Nie mam wątpliwości, że to w języku, w nowatorskim sposobie komunikowania, w doborze słów i fraz, w sposobie formułowania i prezentowania polityki leży duża część tajemnicy sukcesu Sarkozy’ego. Analiza jego języka i zasad, którymi kieruje się w wystąpieniach publicznych, prowadzi do zadziwiających wniosków. Istotnych dla osób publicznych nie tylko nad Sekwaną. 
W wygrywającej drużynie „Sarko” nie ma już miejsca dla spin doktorów. Środkiem do sukcesu nie jest „spinowanie mediów”, specyficzne dla polityki XIX wieku.

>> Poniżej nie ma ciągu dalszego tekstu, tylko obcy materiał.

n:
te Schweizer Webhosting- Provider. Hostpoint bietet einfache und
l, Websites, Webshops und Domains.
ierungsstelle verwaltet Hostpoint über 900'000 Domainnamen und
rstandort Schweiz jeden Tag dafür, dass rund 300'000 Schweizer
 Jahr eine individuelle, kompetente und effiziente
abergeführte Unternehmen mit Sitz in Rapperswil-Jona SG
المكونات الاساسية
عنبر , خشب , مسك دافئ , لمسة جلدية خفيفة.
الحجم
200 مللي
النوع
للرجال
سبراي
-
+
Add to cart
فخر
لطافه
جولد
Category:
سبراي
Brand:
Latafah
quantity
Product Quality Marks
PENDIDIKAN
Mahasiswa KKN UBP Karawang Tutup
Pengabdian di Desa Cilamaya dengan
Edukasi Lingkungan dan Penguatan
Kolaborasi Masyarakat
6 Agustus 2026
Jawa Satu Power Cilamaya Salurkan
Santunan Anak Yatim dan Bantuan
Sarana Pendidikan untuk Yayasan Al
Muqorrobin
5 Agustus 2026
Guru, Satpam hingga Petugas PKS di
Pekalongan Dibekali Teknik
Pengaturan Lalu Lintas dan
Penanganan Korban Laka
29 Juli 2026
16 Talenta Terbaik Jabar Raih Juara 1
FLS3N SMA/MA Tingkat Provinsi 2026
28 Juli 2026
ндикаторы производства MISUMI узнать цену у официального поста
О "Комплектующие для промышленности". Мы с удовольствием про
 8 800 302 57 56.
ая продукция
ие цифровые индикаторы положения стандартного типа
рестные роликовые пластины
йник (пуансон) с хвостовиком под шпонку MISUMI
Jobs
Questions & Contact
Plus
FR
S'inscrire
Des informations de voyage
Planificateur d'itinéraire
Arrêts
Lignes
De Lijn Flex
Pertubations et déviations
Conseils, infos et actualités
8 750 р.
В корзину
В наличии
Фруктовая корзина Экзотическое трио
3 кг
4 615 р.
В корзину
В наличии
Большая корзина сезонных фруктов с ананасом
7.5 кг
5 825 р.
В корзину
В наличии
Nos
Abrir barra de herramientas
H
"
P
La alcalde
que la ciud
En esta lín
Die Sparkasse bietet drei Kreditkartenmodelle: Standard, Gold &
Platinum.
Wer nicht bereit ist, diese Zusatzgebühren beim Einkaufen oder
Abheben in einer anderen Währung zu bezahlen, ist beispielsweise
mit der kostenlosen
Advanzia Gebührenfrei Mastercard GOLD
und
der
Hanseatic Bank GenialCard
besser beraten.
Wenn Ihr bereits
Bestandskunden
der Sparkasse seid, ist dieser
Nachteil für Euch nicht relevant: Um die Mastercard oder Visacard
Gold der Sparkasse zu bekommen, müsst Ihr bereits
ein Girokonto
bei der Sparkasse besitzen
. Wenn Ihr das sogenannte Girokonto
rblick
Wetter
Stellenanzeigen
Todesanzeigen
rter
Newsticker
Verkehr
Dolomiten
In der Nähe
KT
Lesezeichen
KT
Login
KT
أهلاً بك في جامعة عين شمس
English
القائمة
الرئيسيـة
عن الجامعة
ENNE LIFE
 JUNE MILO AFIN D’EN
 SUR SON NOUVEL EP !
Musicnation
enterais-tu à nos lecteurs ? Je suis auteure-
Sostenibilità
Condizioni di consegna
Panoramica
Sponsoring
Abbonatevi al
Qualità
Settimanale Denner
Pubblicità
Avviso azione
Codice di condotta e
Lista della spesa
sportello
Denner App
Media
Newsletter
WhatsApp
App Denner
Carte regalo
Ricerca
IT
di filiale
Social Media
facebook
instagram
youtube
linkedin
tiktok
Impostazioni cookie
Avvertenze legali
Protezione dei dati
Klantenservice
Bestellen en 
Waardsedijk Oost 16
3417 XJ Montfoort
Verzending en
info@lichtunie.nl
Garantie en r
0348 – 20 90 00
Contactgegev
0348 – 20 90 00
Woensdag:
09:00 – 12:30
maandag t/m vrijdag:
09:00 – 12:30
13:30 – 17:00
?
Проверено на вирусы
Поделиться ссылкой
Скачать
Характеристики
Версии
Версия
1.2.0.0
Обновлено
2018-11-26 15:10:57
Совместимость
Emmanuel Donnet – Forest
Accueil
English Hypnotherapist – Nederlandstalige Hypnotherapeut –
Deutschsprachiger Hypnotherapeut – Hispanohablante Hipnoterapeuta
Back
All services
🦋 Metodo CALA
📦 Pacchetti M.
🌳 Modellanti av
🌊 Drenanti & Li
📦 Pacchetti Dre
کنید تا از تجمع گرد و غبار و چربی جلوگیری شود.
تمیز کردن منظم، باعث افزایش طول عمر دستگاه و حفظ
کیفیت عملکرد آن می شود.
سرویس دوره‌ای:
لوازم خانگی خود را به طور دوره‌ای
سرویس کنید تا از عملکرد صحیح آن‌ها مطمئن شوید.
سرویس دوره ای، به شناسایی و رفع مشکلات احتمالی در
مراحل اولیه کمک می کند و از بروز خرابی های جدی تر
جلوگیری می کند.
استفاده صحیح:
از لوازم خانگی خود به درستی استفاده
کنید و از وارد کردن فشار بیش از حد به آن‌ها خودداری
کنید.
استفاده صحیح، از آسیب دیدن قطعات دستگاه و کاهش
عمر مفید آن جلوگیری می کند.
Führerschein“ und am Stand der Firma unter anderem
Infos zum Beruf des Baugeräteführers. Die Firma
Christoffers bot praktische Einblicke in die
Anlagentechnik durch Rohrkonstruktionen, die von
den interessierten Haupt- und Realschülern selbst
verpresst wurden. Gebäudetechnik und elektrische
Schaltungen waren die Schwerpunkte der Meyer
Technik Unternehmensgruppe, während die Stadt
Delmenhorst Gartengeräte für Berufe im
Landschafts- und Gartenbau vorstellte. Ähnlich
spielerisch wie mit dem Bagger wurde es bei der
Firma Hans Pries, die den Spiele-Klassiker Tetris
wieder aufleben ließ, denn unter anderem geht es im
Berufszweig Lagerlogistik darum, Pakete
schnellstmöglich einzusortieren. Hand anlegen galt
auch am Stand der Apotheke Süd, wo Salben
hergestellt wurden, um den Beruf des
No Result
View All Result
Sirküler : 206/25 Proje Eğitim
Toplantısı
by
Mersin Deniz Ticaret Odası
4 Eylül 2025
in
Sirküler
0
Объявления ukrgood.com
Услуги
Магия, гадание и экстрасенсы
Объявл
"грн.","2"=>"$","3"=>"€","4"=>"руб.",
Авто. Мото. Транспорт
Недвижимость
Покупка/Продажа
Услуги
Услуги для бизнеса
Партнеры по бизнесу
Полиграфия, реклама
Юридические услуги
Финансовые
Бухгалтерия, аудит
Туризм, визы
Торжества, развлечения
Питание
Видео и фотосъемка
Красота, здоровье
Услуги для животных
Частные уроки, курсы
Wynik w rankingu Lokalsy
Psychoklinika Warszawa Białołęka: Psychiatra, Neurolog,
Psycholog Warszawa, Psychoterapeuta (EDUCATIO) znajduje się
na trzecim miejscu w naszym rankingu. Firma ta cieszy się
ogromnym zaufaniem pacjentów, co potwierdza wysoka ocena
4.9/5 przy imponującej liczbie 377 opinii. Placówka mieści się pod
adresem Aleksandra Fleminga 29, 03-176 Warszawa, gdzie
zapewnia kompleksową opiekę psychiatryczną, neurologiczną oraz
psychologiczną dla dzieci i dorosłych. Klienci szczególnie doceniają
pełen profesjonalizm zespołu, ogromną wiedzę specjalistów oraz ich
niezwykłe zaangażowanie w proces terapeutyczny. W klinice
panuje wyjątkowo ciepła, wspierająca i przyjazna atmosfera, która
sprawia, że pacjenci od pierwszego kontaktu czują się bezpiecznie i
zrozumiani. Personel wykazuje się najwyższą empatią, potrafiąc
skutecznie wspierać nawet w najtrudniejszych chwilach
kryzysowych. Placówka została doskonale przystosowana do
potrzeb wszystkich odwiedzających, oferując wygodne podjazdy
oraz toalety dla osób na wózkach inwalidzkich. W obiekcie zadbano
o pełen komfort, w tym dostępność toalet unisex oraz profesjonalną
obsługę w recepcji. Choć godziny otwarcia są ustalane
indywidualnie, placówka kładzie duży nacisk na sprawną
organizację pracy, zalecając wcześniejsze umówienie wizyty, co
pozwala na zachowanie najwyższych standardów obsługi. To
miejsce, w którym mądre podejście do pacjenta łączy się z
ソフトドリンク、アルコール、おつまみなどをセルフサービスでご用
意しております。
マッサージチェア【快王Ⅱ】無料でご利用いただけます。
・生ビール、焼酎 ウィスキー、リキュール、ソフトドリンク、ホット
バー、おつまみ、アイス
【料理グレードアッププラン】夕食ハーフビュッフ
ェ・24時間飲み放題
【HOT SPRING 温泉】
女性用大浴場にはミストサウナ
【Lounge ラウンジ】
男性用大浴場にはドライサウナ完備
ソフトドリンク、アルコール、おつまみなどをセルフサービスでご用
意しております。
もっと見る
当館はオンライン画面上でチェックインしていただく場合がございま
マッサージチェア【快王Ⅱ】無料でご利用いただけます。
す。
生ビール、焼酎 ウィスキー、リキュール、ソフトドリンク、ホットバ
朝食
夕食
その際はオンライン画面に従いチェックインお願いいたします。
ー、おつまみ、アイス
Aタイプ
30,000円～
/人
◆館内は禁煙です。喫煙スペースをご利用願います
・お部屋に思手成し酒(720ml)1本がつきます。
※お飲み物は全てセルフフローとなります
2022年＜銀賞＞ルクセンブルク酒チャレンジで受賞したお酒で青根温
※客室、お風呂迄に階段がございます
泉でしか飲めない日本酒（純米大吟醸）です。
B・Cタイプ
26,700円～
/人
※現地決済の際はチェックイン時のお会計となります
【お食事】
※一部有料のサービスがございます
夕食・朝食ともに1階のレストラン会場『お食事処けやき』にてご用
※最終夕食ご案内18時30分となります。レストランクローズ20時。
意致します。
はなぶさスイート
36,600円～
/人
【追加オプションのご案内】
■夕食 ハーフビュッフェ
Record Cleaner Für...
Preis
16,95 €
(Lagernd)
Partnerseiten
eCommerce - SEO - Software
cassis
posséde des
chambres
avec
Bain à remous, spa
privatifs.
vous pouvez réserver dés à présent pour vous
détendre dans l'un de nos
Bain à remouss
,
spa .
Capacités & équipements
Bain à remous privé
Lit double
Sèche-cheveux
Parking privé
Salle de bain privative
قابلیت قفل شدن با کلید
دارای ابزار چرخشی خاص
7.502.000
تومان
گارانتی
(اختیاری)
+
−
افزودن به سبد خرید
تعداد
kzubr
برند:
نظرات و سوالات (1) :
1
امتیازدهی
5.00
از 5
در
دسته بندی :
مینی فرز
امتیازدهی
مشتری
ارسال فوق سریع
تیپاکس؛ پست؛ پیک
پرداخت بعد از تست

Miejsce spin doktorów zajęli story spinnersi, a więc profesjonaliści technik, które nazywam marketingiem narracyjnym. Tworzą oni emocjonujące „wygrywające opowieści” rozprzestrzeniające się wśród wyborców i zamieniające ich w fanów opowiedzianej sprawy. 
Story spinnersi Sarkozy’ego podbierają zwroty konkurentów, zamieniając je w „naturalnie swoje” (od lewicy podbierają zwroty świadczące o głębokiej społecznej wrażliwości, od prawicy – o ultrapatriotyzmie). Wprowadzają do wystąpień Sarkozy’ego zdania symbole nadchodzącej zmiany, powtarzając je wręcz obsesyjnie w każdym wystąpieniu. Tworząc porywające historie, odwołują się do elementów zgromadzonych w naszej podświadomości, ale też do chwil historycznej glorii. Każde słowo wystąpienia jest przemyślane, każde zdanie niesie kilka poziomów przekazu, każdy obraz rysowany w wystąpieniach prezydenta pozostaje w pamięci odbiorców i działa jeszcze długo po zakończeniu mityngu czy telewizyjnego orędzia, każąc podzielić się nim z innymi. 
Jeśli mówimy o tajemnicy specyficznego stylu Sarkozy’ego, to w dużym stopniu tkwi ona w języku. Próbę jego rozszyfrowania, zracjonalizowania podjęli ostatnio profesorowie Louis-Jean Calvet i Jean Véronis z Uniwersytetu d’Aix-en-Provence, którzy przeanalizowali wyrazy i zdania wypowiadane oraz wykrzykiwane przez Nicolasa Sarkozy’ego w ponad 300 wystąpieniach. Zbliżyli się do odkrycia tajemnicy najlepszych wystąpień w świecie współczesnej polityki. 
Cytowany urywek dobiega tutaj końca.